Bounds and Partial Identification for causal effects.

When point identification is not possible (e.g., due to sample selection, non-compliance, or missing data), bounds provide informative intervals for the treatment effect.

Functions:

Name Description
- **Lee Bounds** : Bounds on ATE under sample selection
- **Manski Bounds** : Worst-case bounds with minimal assumptions
- **Horowitz-Manski Bounds** : Tighter bounds conditioning on covariates
- **IV Bounds** : Bounds under imperfect instruments
- **Oster Delta** : Coefficient stability / identified set
- **Selection Bounds** : Lee bounds with covariates
- **Breakdown Frontier** : Assumption robustness frontier
References

Lee, D. S. (2009). Training, Wages, and Sample Selection: Estimating Sharp Bounds on Treatment Effects. RES, 76(3), 1071-1102. [@lee2009training]
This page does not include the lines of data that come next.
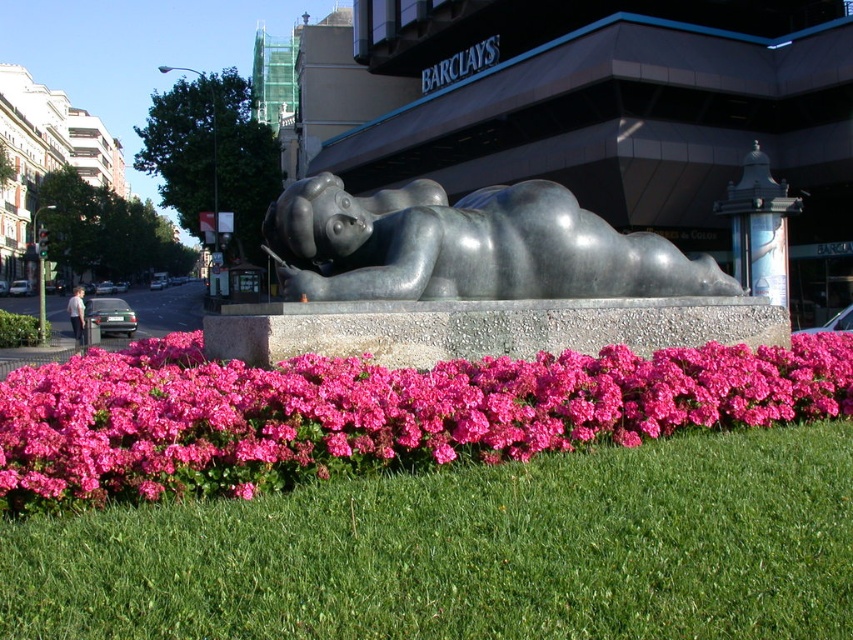 Is pink matte flowers at center below polished gray statue at center?

Yes, pink matte flowers at center is below polished gray statue at center.

Does point (94, 506) lie behind point (520, 220)?

No.

The height and width of the screenshot is (640, 853). In order to click on pink matte flowers at center in this screenshot , I will do `click(370, 413)`.

Locate an element on the screen. pink matte flowers at center is located at coordinates (370, 413).

Consider the image. Does green grass at lower center have a lesser width compared to pink matte flowers at center?

Yes.

Is point (149, 545) positioned behind point (502, 385)?

No, (149, 545) is in front of (502, 385).

Who is more distant from viewer, (467,595) or (546,396)?

The point (546,396) is behind.

In order to click on green grass at lower center in this screenshot , I will do `click(469, 552)`.

Consider the image. Between green grass at lower center and polished gray statue at center, which one appears on the left side from the viewer's perspective?

Positioned to the left is green grass at lower center.

Between point (666, 486) and point (379, 209), which one is positioned behind?

The point (379, 209) is behind.

Identify the location of green grass at lower center. Image resolution: width=853 pixels, height=640 pixels. (469, 552). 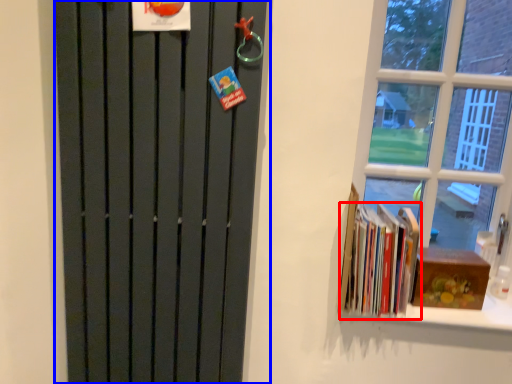 Question: Which of the following is the farthest to the observer, book (highlighted by a red box) or door (highlighted by a blue box)?

Choices:
 (A) book
 (B) door

Answer: (A) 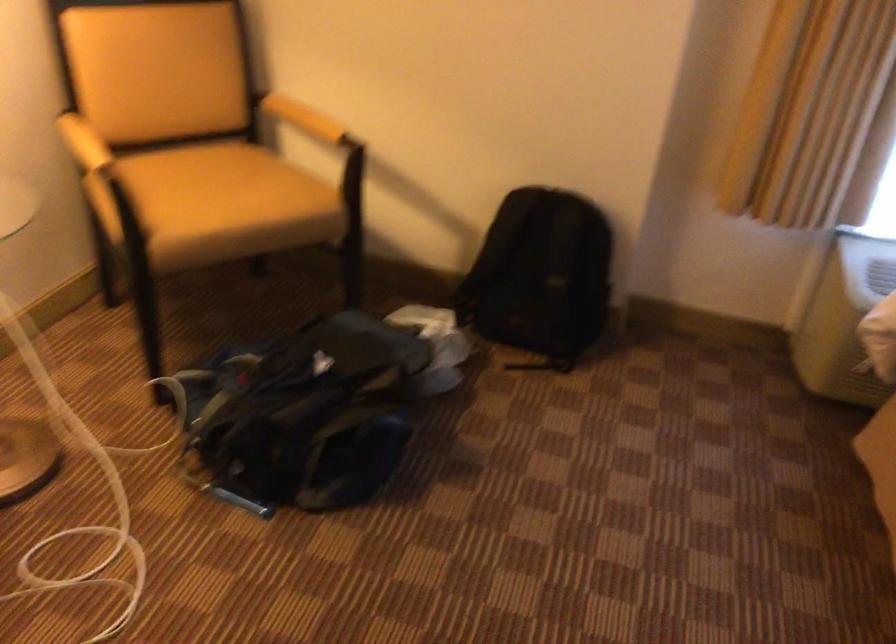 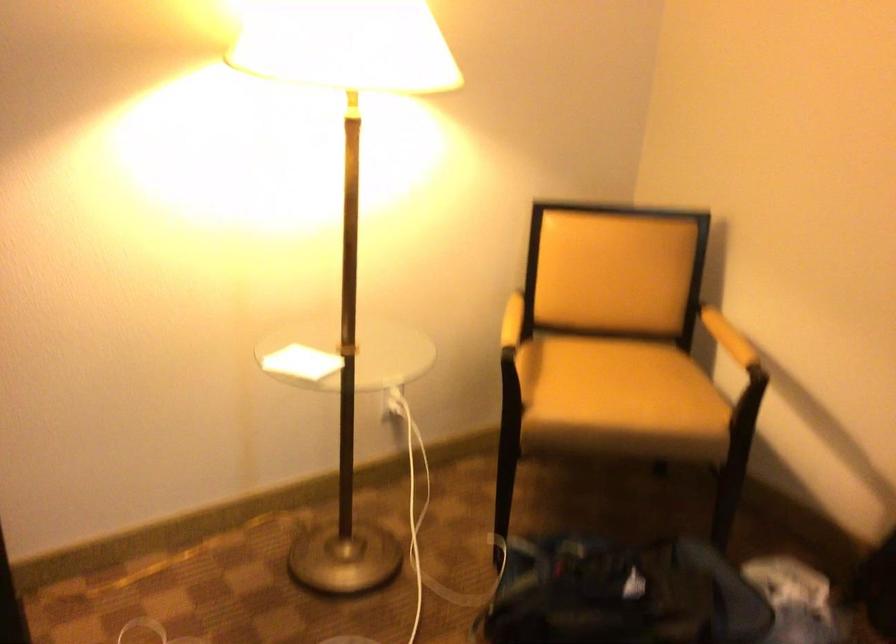 Question: How did the camera likely rotate?

Choices:
 (A) Left
 (B) Right
 (C) Up
 (D) Down

Answer: (A) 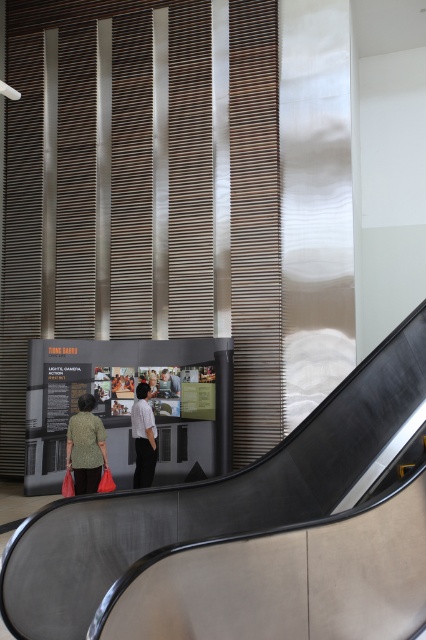 You are standing at the base of the curved escalator and want to take a photo that includes both the point at coordinates point [275,508] and point [103,445]. Which point will appear larger in your photo?

Point [275,508] is closer to the camera than point [103,445], so it will appear larger in the photo.

You are a maintenance worker needing to reach the white textured shirt at center from the metallic gray escalator at lower center. Given that your tool cart is 3 meters long, can you safely maneuver it in the space between them?

The distance between the metallic gray escalator at lower center and the white textured shirt at center is 3.20 meters. Since the tool cart is 3 meters long, there is enough space to safely maneuver it between them. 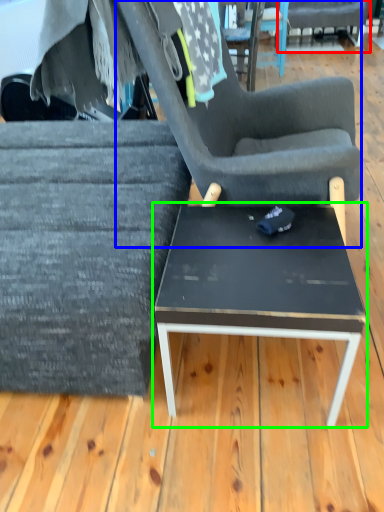 Question: Which object is the farthest from chair (highlighted by a red box)? Choose among these: chair (highlighted by a blue box) or coffee table (highlighted by a green box).

Choices:
 (A) chair
 (B) coffee table

Answer: (B) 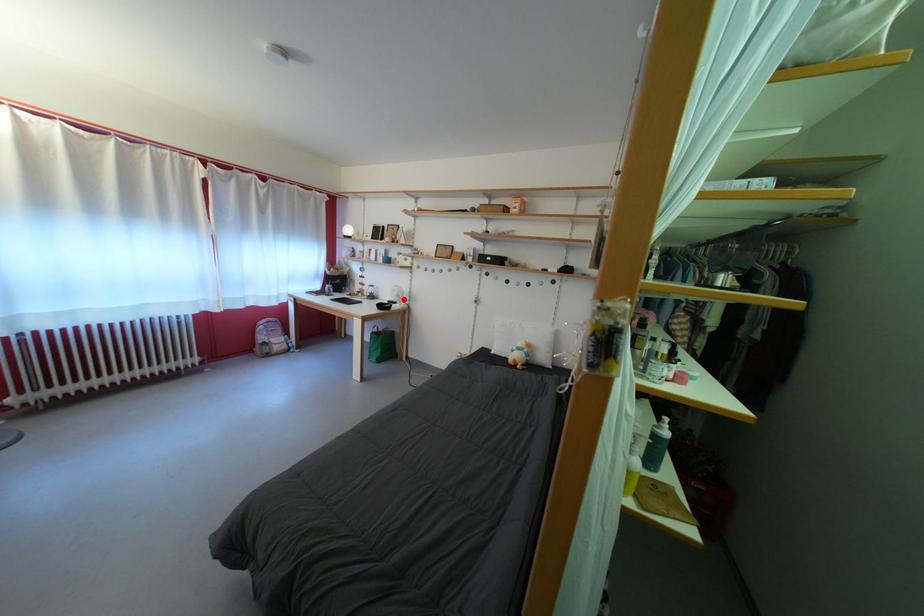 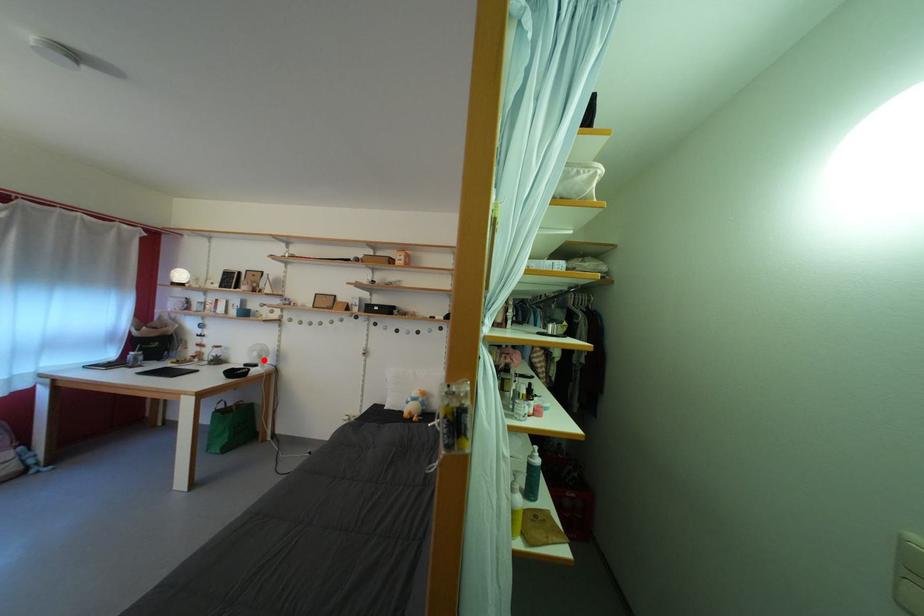 I am providing you with two images of the same scene from different viewpoints. A red point is marked on the first image and another point is marked on the second image. Is the red point in image1 aligned with the point shown in image2?

Yes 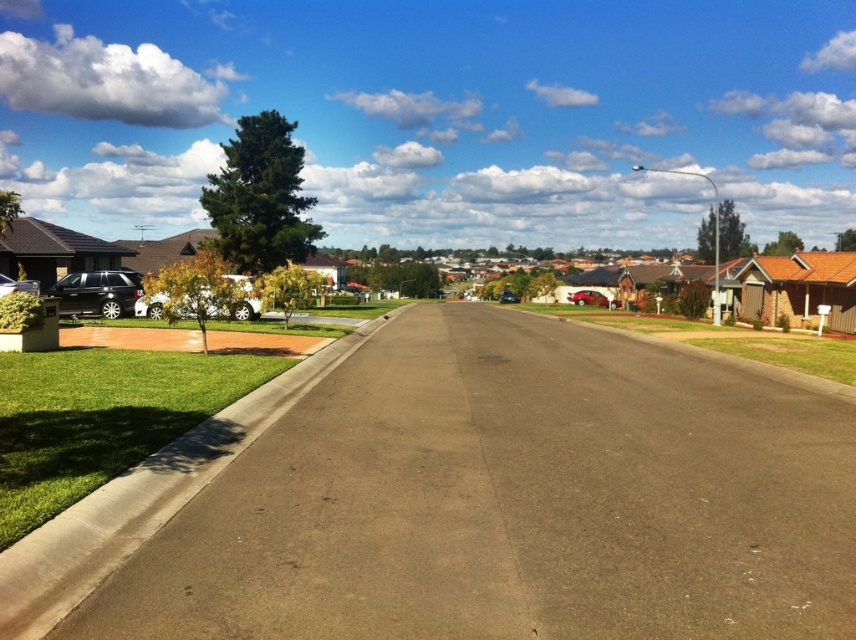 Consider the image. You are standing at the point with coordinates point (504,292) and want to walk to the point with coordinates point (22,285). According to the scene, which direction should you face to move towards your destination?

You should face forward because point (22,285) is in front of point (504,292). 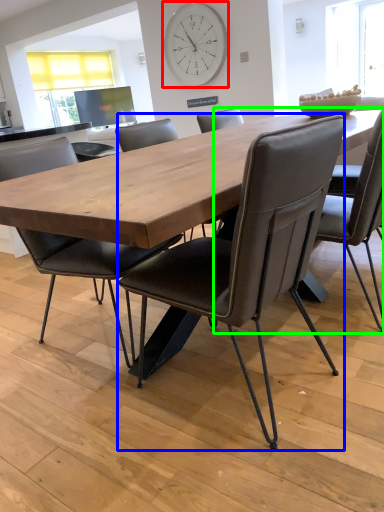 Question: Which object is the closest to the clock (highlighted by a red box)? Choose among these: chair (highlighted by a blue box) or chair (highlighted by a green box).

Choices:
 (A) chair
 (B) chair

Answer: (B)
Manski, C. F. (1990). Nonparametric Bounds on Treatment Effects. AER P&P, 80(2), 319-323. [@manski1990nonparametric]

Horowitz, J. L. & Manski, C. F. (2000). Nonparametric Analysis of Randomized Experiments with Missing Covariate and Outcome Data. JASA, 95(449), 77-84. [@horowitz2000nonparametric]

Nevo, A. & Rosen, A. M. (2012). Identification with Imperfect Instruments. RES, 79(3), 1104-1127. [@nevo2012identification]

Oster, E. (2019). Unobservable Selection and Coefficient Stability. JBES, 37(2), 187-204. [@oster2019unobservable]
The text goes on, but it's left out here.